Segment Start: Exercise materials

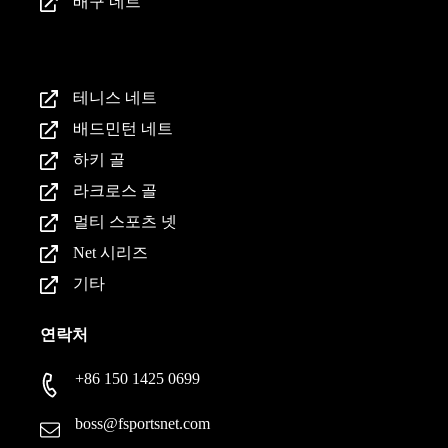
배구 네트
제품
테니스 네트
배드민턴 네트
하키 골
라크로스 골
멀티 스포츠 넷
Net 시리즈
기타
연락처
+86 150 1425 0699
boss@fsportsnet.com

Segment End: Exercise materials

The goal is an exact reprint of the entries, leaving out the pictures.

배구 네트
제품
테니스 네트
배드민턴 네트
하키 골
라크로스 골
멀티 스포츠 넷
Net 시리즈
기타
연락처
+86 150 1425 0699
boss@fsportsnet.com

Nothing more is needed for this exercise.